The Phoenix Suns are still hunting for a veteran point guard to complement rookies Elie Okobo and De’Anthony Melton, and Beverly was “at the top of their list” in mid-September, according to Stadium’s Shams Charania. The Suns “view him as a guy that could come in and play a very good complementary role to Devin Booker,” Charania reported, although the Clippers likewise view him as “a culture-setter.”
According to Charania, Phoenix has “only been willing to give up second-round picks” in its discussions for Beverley and other point guards, while L.A. is holding out for a first-rounder. The inability to acquire a veteran floor general may have been the final straw for former general manager Ryan McDonough, who lost his job eight days before the start of the regular season, but the Suns still have yet to rectify that problem.
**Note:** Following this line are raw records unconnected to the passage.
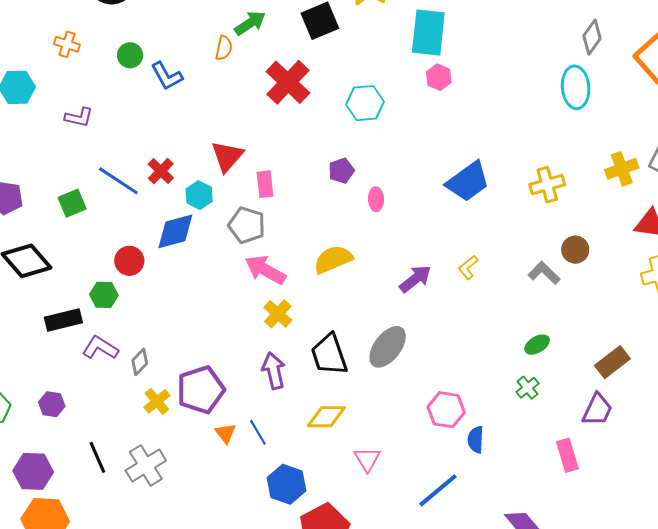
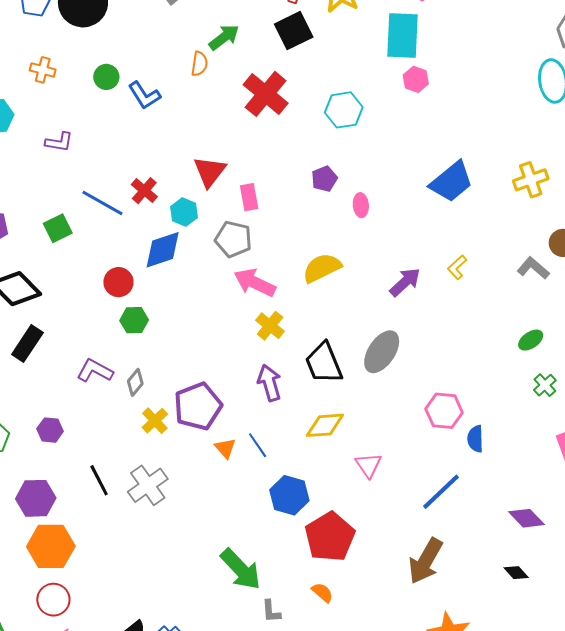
green hexagon: (104, 295) -> (134, 320), moved
black rectangle: (63, 320) -> (27, 343), moved, turned -39
green cross: (528, 388) -> (545, 385), moved

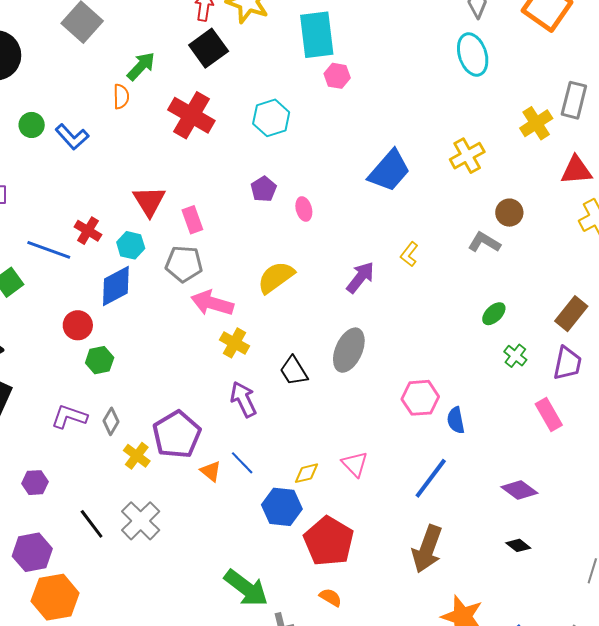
black trapezoid: (324, 363) -> (294, 371), size x0.7
yellow diamond: (325, 425) -> (306, 473), moved, size x0.7

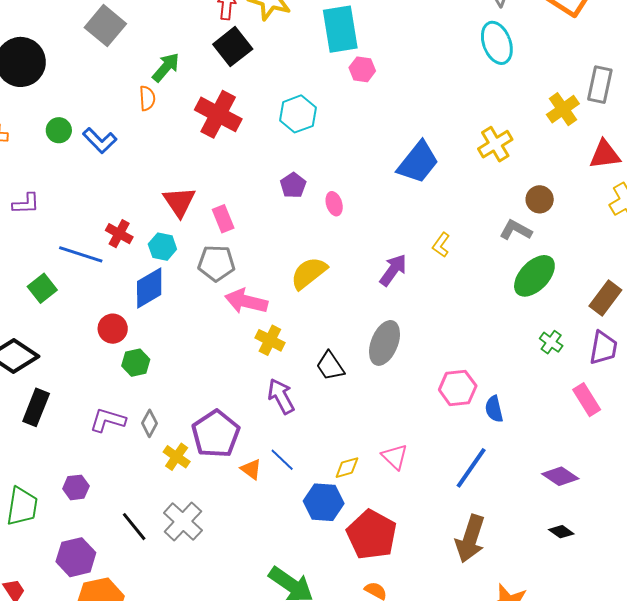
green ellipse: (494, 314) -> (534, 276), moved, size x1.8

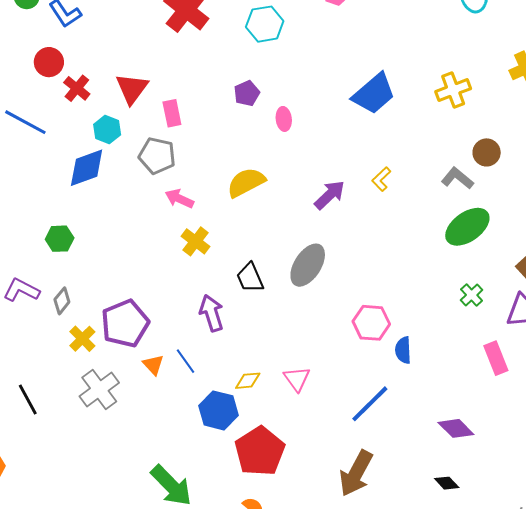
red cross: (119, 234) -> (77, 88), moved
pink arrow: (246, 301) -> (179, 199), size x0.7
red circle: (113, 329) -> (49, 62), moved
purple arrow: (281, 396) -> (212, 313), moved
gray cross: (183, 522) -> (99, 389), moved

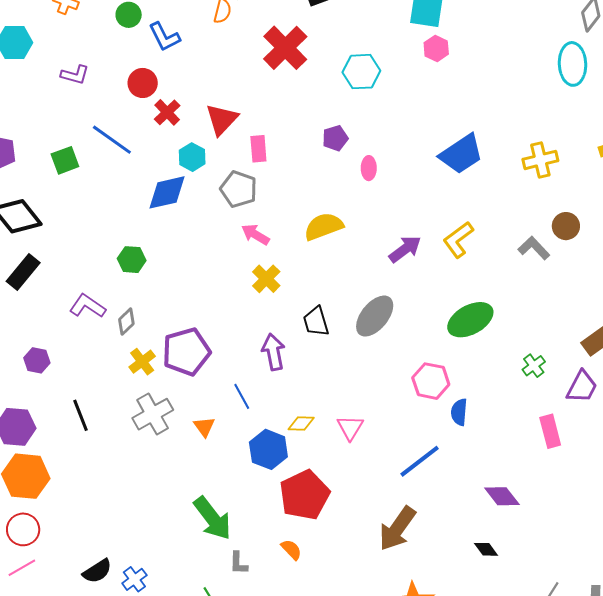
yellow L-shape: (381, 179) -> (458, 240), size x1.5
green ellipse: (467, 227) -> (470, 320), moved
orange triangle: (153, 365) -> (204, 427), moved

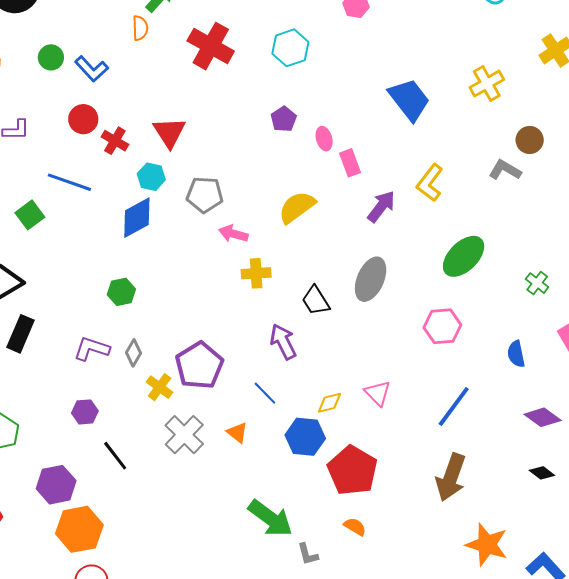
pink rectangle: (258, 149) -> (350, 163), moved
blue trapezoid: (461, 154) -> (409, 100), turned -78
yellow cross: (266, 279) -> (256, 273), turned -32
purple hexagon: (37, 360) -> (85, 412), moved
blue semicircle: (459, 412) -> (516, 354), moved

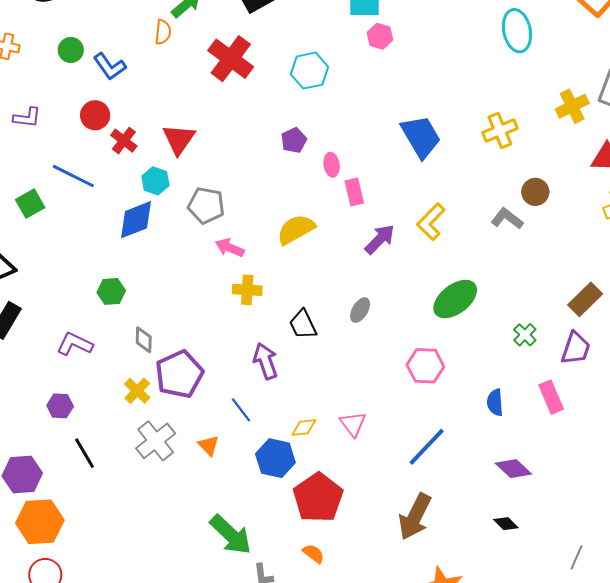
gray ellipse: (371, 279) -> (360, 310), size x0.6
gray diamond: (133, 353) -> (144, 340), moved, turned -36

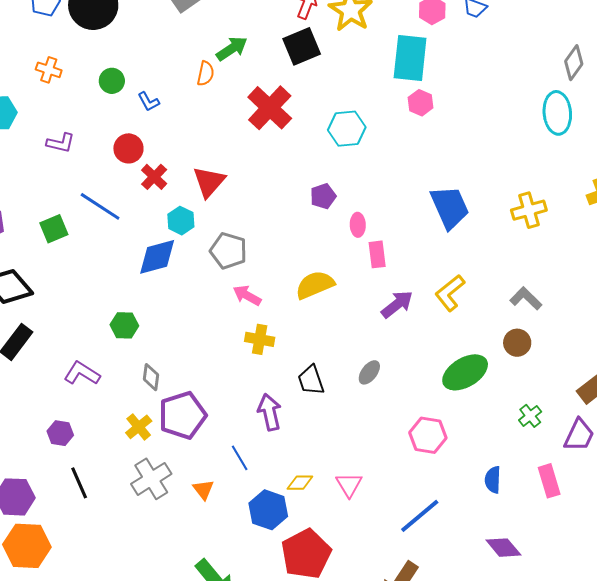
blue L-shape: (110, 66) -> (149, 102), size x0.7
brown circle: (535, 192) -> (517, 343), moved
Beverley is on a $5 million expiring contract, and it doesn’t become fully guaranteed until Jan. 10, which makes him particularly enticing trade bait. Although he’s likely to outperform his salary, a team in desperate need of salary-cap relief could attempt to acquire him only to turn around and quickly waive him.
The Clippers figure to start Beverley at point guard, which should in turn boost his trade value. Given how many teams are projected to have cap space next summer, their odds of retaining him beyond this year appear slim, which makes him a logical candidate to dangle ahead of the trade deadline.